# Classical music on vinyl



## Kopachris (May 31, 2010)

Does anyone still collect vinyl records? I've recently begun after inheriting a box full of them from my wife's late father. There's a scant selection of used classical records at my local record store, and I've found it difficult to find anything reasonable on Amazon. Thus far I've only got a few classical works on vinyl: Mahler's 1st symphony, Tchaikovsky's 6th symphony, Scheherazade, Pictures at an Exhibition, Night on Bald Mountain, Rachmaninov's 2nd piano concerto and Rhapsody on a Theme of Paganini

I'd rather avoid trawling Discogs for used records from random people. If you collect vinyl, where do you find it?


----------



## mbhaub (Dec 2, 2016)

If you want vinyl, you're welcome to my remaining collection anytime! I sold a huge amount some 20 years ago, but kept about a 1000 of them. Some really good stuff, too.
Prokofieff Romeo and Juliet Maazel/London
Sibelius Symphonies Davis/Philips
Dvorak Symphonies Kubelik/DG
Tchaikovsky symphonies Rostropovich/EMI
Mahler symphonies Abaddo/DG
...

Come and get it! Free! They should all be in good shape; I always used high end Grado carts.


----------



## Kopachris (May 31, 2010)

That's a really tempting offer! It's kind of a long drive to Arizona, but would you be willing to send a few my way if I pay for shipping? I'm thinking like 10 records every two weeks until I have too many, to keep costs down.

Thank you for the offer!


----------



## MarkW (Feb 16, 2015)

I'm afraid I de-accessioned several thousand LPs a few years back to keep the house from exploding. Only kept 50-60 that had for me musical or sentimental value, that I didn't want to spend the money to duplicate digitally. Sorry. The ones mbhaub mentioned are really good.


----------



## SONNET CLV (May 31, 2014)

I remain a vinyl enthusiast.

I also remain, or so I'm often told by family members and friends, a dinosaur in other ways.

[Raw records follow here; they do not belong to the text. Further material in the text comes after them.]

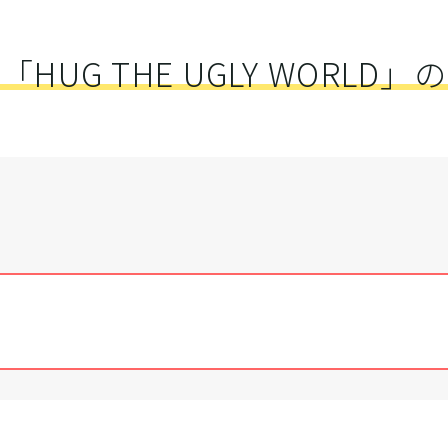
「HUG THE UGLY WORLD」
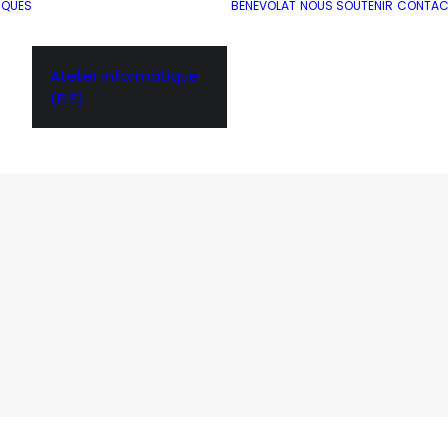
IQUES
BÉNÉVOLAT
NOUS SOUTENIR
CONTAC
Atelier informatique
(FLE)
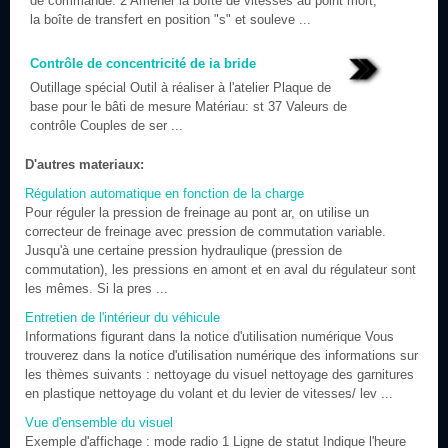
de commande. 2 Amener la boîte de vitesses au point mort,
la boîte de transfert en position "s" et souleve ...
Contrôle de concentricité de ia bride
Outillage spécial Outil à réaliser à l'atelier Plaque de
base pour le bâti de mesure Matériau: st 37 Valeurs de
contrôle Couples de ser ...
D'autres materiaux:
Régulation automatique en fonction de la charge
Pour réguler la pression de freinage au pont ar, on utilise un
correcteur de freinage avec pression de commutation variable.
Jusqu'à une certaine pression hydraulique (pression de
commutation), les pressions en amont et en aval du régulateur sont
les mêmes. Si la pres ...
Entretien de l'intérieur du véhicule
Informations figurant dans la notice d'utilisation numérique Vous
trouverez dans la notice d'utilisation numérique des informations sur
les thèmes suivants : nettoyage du visuel nettoyage des garnitures
en plastique nettoyage du volant et du levier de vitesses/ lev ...
Vue d'ensemble du visuel
Exemple d'affichage : mode radio 1 Ligne de statut Indique l'heure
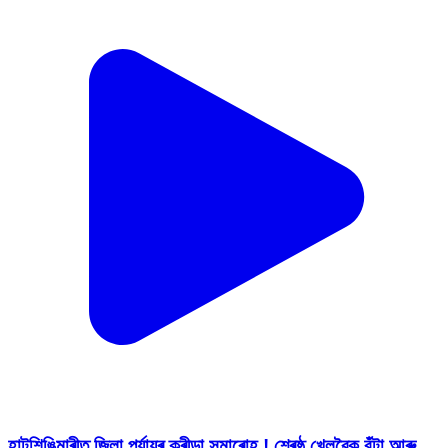
হাটশিঙিমাৰীত জিলা পৰ্যায়ৰ ক্ৰীড়া সমাৰোহ ! শ্ৰেষ্ঠ খেলুৱৈক বঁটা আৰু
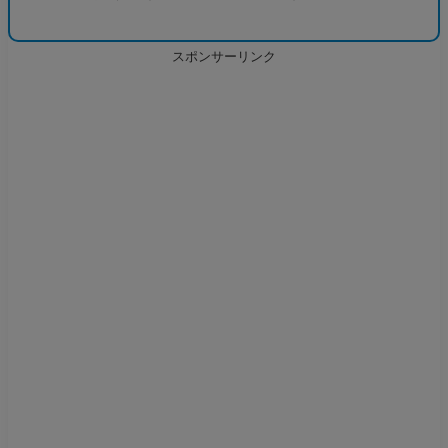
スポンサーリンク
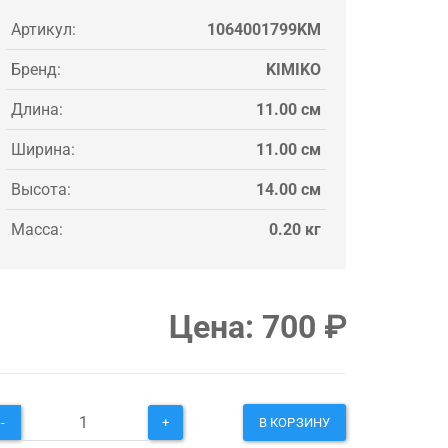
Артикул:
1064001799KM
Бренд:
KIMIKO
Длина:
11.00 см
Ширина:
11.00 см
Высота:
14.00 см
Масса:
0.20 кг
Цена:
700
₽
-
+
В КОРЗИНУ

Still, that unique effect I call the "Wow" Factor has hit me only on occasions while listening to vinyl, never CDs. What I mean is that sense that the sound one is hearing from speakers in the listening room is actually the sound of a live instrument or ensemble directly in your presence. Sure, I have a fairly good stereo set-up and CDs come across with texture and body and a strong sense of instrumental timbre, depth and "realism", but the few times over the years when I have absolutely been _startled_ by a moment of sheer sound emanating from the speakers has come while the turntable was spinning a black vinyl disc. And those are moments to treasure!

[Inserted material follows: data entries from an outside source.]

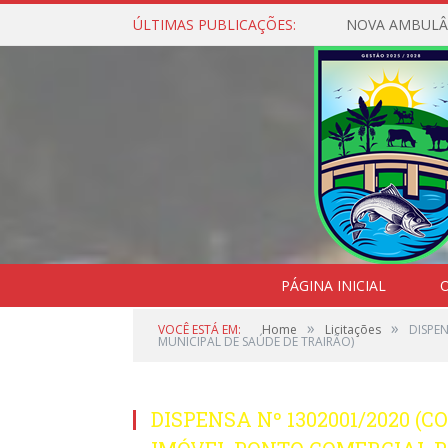
ÚLTIMAS PUBLICAÇÕES:
NOVA AMBULÂ
PÁGINA INICIAL
O
»
»
VOCÊ ESTÁ EM:
Home
Licitações
DISPE
MUNICIPAL DE SAÚDE DE TRAIRÃO)
DISPENSA Nº 1302001/2020 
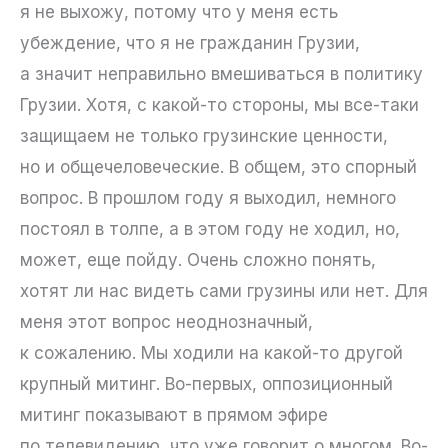
я не выхожу, потому что у меня есть
убеждение, что я не гражданин Грузии,
а значит неправильно вмешиваться в политику
Грузии. Хотя, с какой-то стороны, мы все-таки
защищаем не только грузинские ценности,
но и общечеловеческие. В общем, это спорный
вопрос. В прошлом году я выходил, немного
постоял в толпе, а в этом году не ходил, но,
может, еще пойду. Очень сложно понять,
хотят ли нас видеть сами грузины или нет. Для
меня этот вопрос неоднозначный,
к сожалению. Мы ходили на какой-то другой
крупный митинг. Во-первых, оппозиционный
митинг показывают в прямом эфире
по телевидению, что уже говорит о многом. Во-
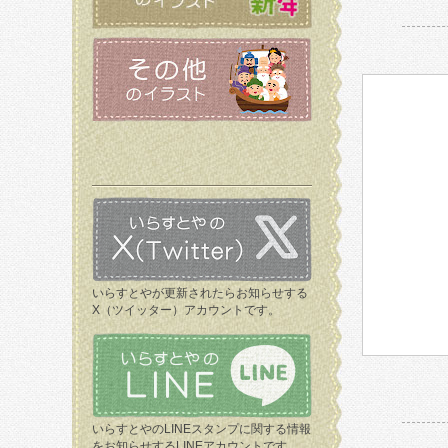
いらすとやが更新されたらお知らせする
X（ツイッター）アカウントです。
いらすとやのLINEスタンプに関する情報
をお知らせするLINEアカウントです。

My current holdings include at least 2500 vinyl discs (likely more, split largely into classical with a couple hundred jazz and a few less rock/pop. But a lot of good stuff. Over the years I've cared for my vinyl and I can play 50 year old records (that have been played dozens of times) that look and sound like they've just been opened. Most folks out there are rather surprised by the sound that a vinyl record can achieve when well-cleaned and played back on high quality equipment, including cartridges that are so embarrassingly expensive I wouldn't want to talk about it in fear of seeing the arrival of the white-coat squad called upon by some caring person concerned about my sanity. I may be a dinosaur, but I'm not yet ready for the funny farm, and I have plenty more music to hear, especially in vinyl.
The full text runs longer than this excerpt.